As I say, no definitive decisions yet. But e-publishing changes everything; the asteroid is lighting up the horizon, and one thing even Big Publishing agrees on is that they don’t want to be dinosaurs any more. Maybe, if they evolve fast enough, they can turn into birds before the shock wave hits. If not, welcome to the Age of Mammals.

De Tom Gauld

By Tom Gauld. Again. Yes, we love this guy.

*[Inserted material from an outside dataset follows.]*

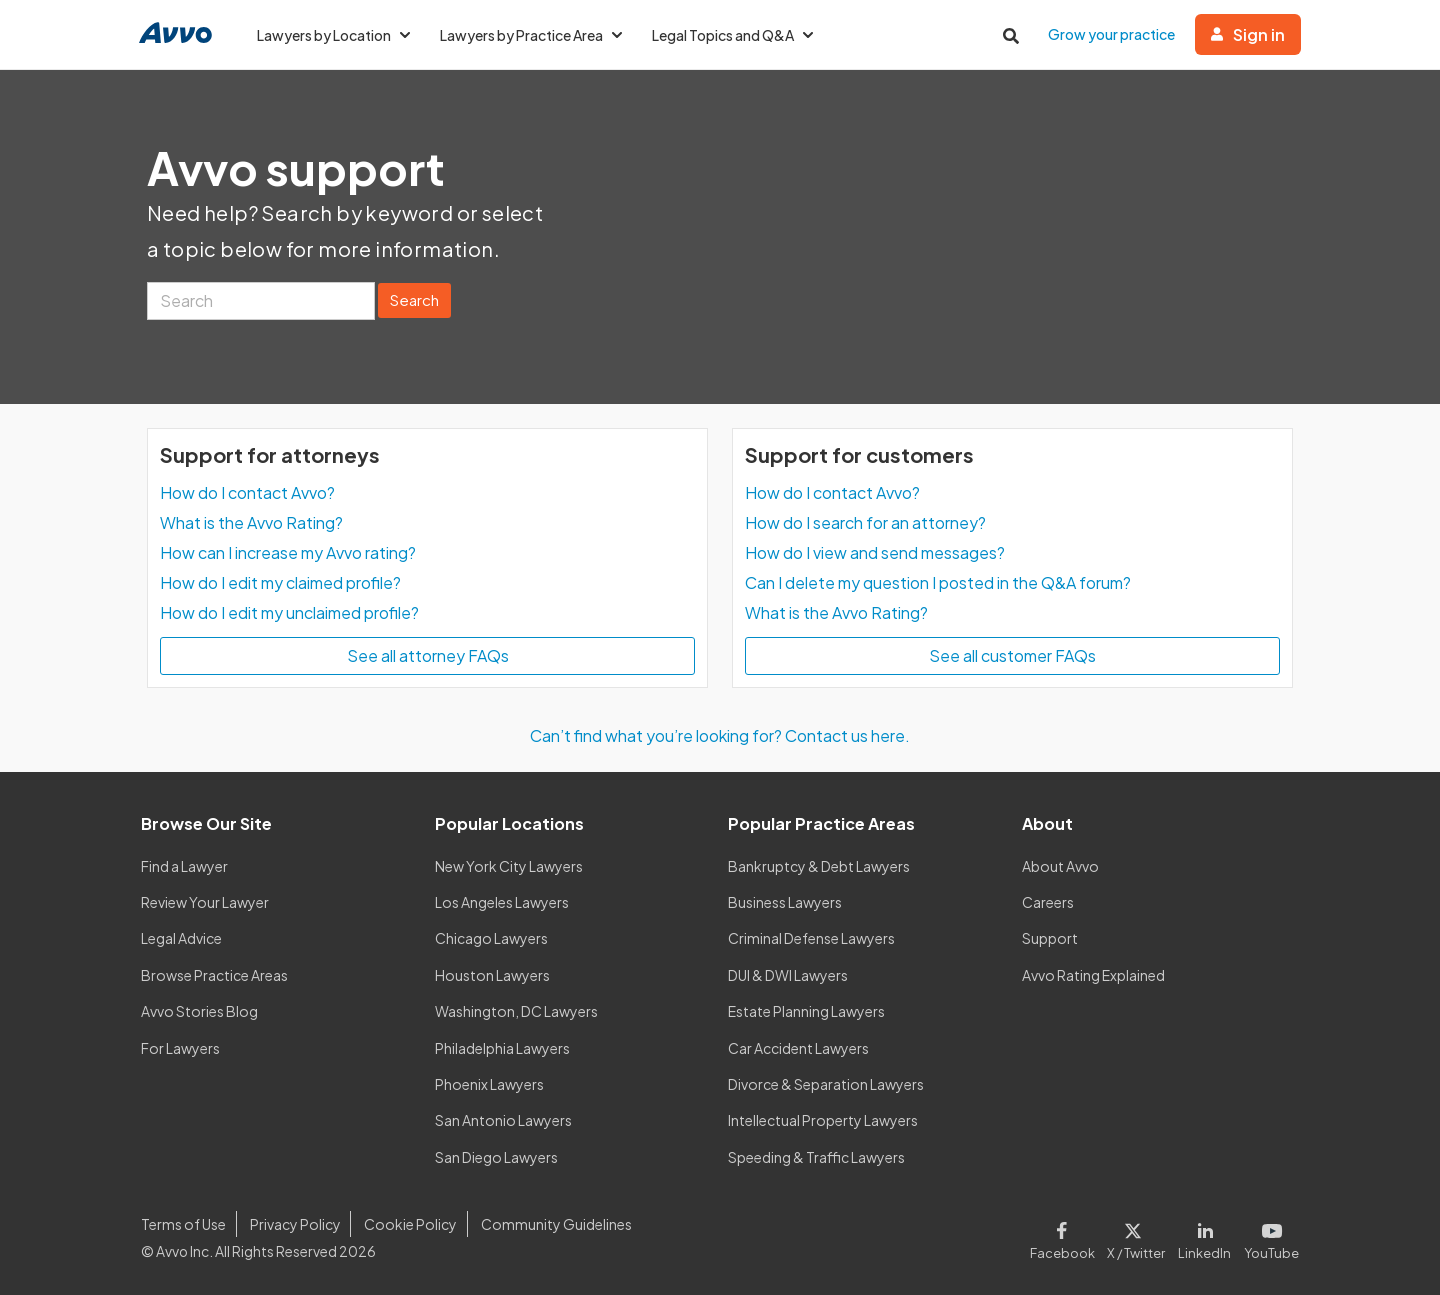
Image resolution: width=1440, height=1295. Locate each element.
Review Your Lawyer (205, 902)
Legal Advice (181, 938)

FL: At present your are finishing Echopraxia, a book about what happened on Earth during Blindsight. Can you advance something about its main themes?

PW: In some ways Echopraxia is likely to be a more accessible book than Blindsight was: for one thing, it’s told from the point-of-view of a baseline Human, not the augmented pseudo-autistic protagonist of the earlier book. He should be easier for contemporary readers to relate to, even though he’s a bit of an asshole. Siri Keeton’s dad, who we met briefly in the other book, is also a major character this time around. And yes, we do find out what’s going on with the vampires — and there’s one particular line of dialog that, if you’re paying attention, might just turn all of Blindsight inside-out in retrospect.

In terms of new themes, though, I’m trying to get a little bit out of my comfort zone this time around. Given my background in science I’ve generally been pretty dismissive of religious beliefs of any stripe — if you believe, without any evidence, in some invisible sky fairy (no matter whether you call it God, Allah, Yahweh or Vishnu), you’ve lost me. Science works, bitches; religion has yet to cure a single disease or engineer a single gene.

Science works. So, to get outside my comfort zone, I’m positing a religious order that works better— one in which chants and prayers and speaking in tongues somehow end up producing insights and discoveries that science never could, because empirical science can’t penetrate below the Planck Length. And by the way, what about miracles? By definition, miracles violate the laws of physics. If we know God by Its miracles, then God is breaking the operating system of the universe; God is a virus lurking in the substructure of reality. In which case, maybe the best way to deal with God is not to worship it, but to disinfect it.

Not that I believe any of this, of course. I haven’t “found God” or anything like that. This is just another thought experiment, another example of me saying not This is but What if.

Still, I thought of Blindsight as pure what-if, too, back when I was writing it. I had no idea how much evidence was piling up to bring it ever closer to this-is. So you never know.

Thanks for taking the time to answer our questions!